- **EXERCISE OBJECTIVE**: Leave out the pictures and retype everything else in the records below exactly.

- **SUPPLIED DATA**:
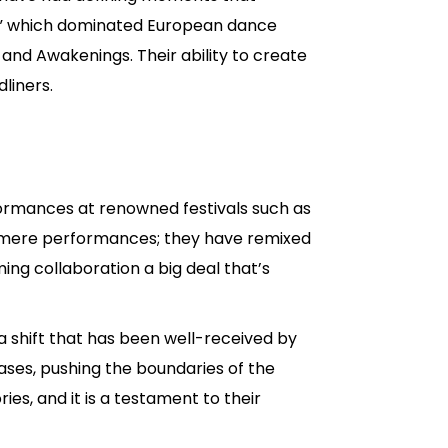
d,” which dominated European dance
 and Awakenings. Their ability to create
liners.
formances at renowned festivals such as
d mere performances; they have remixed
ing collaboration a big deal that’s
 shift that has been well-received by
ses, pushing the boundaries of the
ies, and it is a testament to their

- **REPLY**:
d,” which dominated European dance
 and Awakenings. Their ability to create
liners.
formances at renowned festivals such as
d mere performances; they have remixed
ing collaboration a big deal that’s
 shift that has been well-received by
ses, pushing the boundaries of the
ies, and it is a testament to their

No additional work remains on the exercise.